The rapid surge in obesity levels amongst the younger generation is terrifying experts and parents alike. Unfortunately, one of the culprits behind the swell of childhood obesity is school lunch. A study done by the University of Michigan Health System found that children who ate school lunches had higher levels of LDL cholesterol, were more likely to be overweight, and were less likely to make healthier choices in the future. But when we are providing our children with cheap burgers and greasy fries, what should we expect? Fast food giants have crept into public schools that struggle with low cost menu items. Bettina Elias Siegel, food policy advocate and lawyer, states, “We’re still teaching kids on a daily basis that foods branded with the names Pop Tarts, Cheetos, Funyuns, and Domino’s are things that they can and should eat every day.” We are doing disservice to our children by neglecting to provide them with the basis for a healthy life. 
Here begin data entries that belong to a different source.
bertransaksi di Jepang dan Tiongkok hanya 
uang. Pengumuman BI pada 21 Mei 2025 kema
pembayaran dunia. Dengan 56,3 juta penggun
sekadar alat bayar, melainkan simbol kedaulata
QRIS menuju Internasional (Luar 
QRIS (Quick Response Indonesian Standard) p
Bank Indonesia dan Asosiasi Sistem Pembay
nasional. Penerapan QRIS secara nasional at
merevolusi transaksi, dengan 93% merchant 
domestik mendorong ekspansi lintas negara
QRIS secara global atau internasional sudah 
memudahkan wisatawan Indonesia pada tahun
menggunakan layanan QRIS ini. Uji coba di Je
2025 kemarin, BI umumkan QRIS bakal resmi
The United States makes up 2.2% of the globe’s total vegetarian population, and 6% of all U.S. citizens are vegans. Whether it be personal or religious, these beliefs are non negotiable. Then why are we not providing these alternatives on the school lunch menu? There is no USDA regulation that requires schools to offer vegetarian or vegan meals every day. In our own IA cafeteria, students have complained about the fact that there are no vegetarian salads! While there has been a recent rise in vegan only schools, every student should have the option to be a vegetarian or vegan should they choose to be. 
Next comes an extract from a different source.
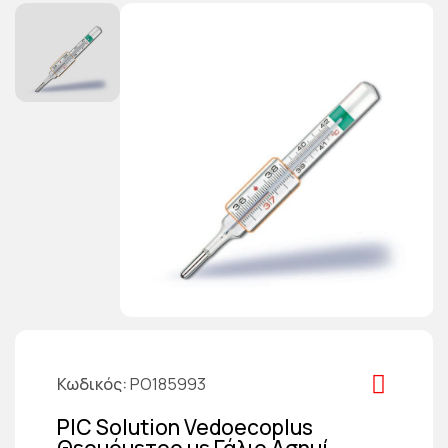
Κωδικός
PO185993
PIC Solution Vedoecoplus
Θερμόμετρο με Γάλιο Ασημί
For low income families, school lunch is a guarantee that their children are receiving nourishment. A recent survey conducted by the National Center for Health Statistics found that eating school provided breakfast and lunch should account for roughly 50% of the student’s dietary intake. Yet, students on free lunch are often limited on what they receive. This takes on a greater degree of severity for schools with less financial funding. Everyone has different dietary needs, and someone’s financial status should not be the deciding factor between hunger or an extra apple. 
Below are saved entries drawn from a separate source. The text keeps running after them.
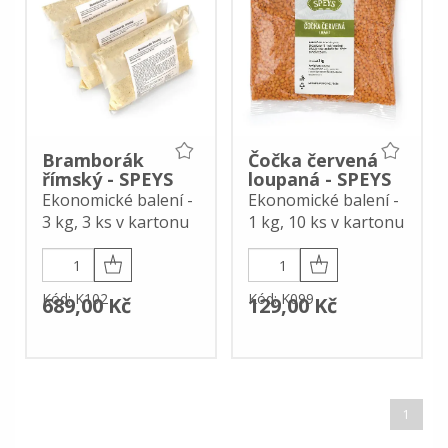
Bramborák
Čočka červená
římský - SPEYS
loupaná - SPEYS
Ekonomické balení -
Ekonomické balení -
3 kg, 3 ks v kartonu
1 kg, 10 ks v kartonu
Kód: K102
Kód: K099
689,00 Kč
129,00 Kč
1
Those in political power argue that we are progressing on this topic, therefore resolving it. Thus, the general public is kept out of the loop, depriving them of the opportunity to take action. Appallingly, in 2020 the Department of Agriculture published a proposal that would, “introduce chocolate milk in schools, cut whole-grain serving requirements in half, and …weaken sodium reduction targets.” If we sit in silence and let the situation progress, it will cause irreversible damage to the future of America.

Judges Commentary

The author connects a familiar problem in a way that has far reach implications. The writing is clearly opinionated and provokes activism on part of the reader. Multiple strands of argument are explored and the author acknowledges and rebukes the position of those in power. Overall, it is an impressive piece and we look forward to reading more in the coming months and years.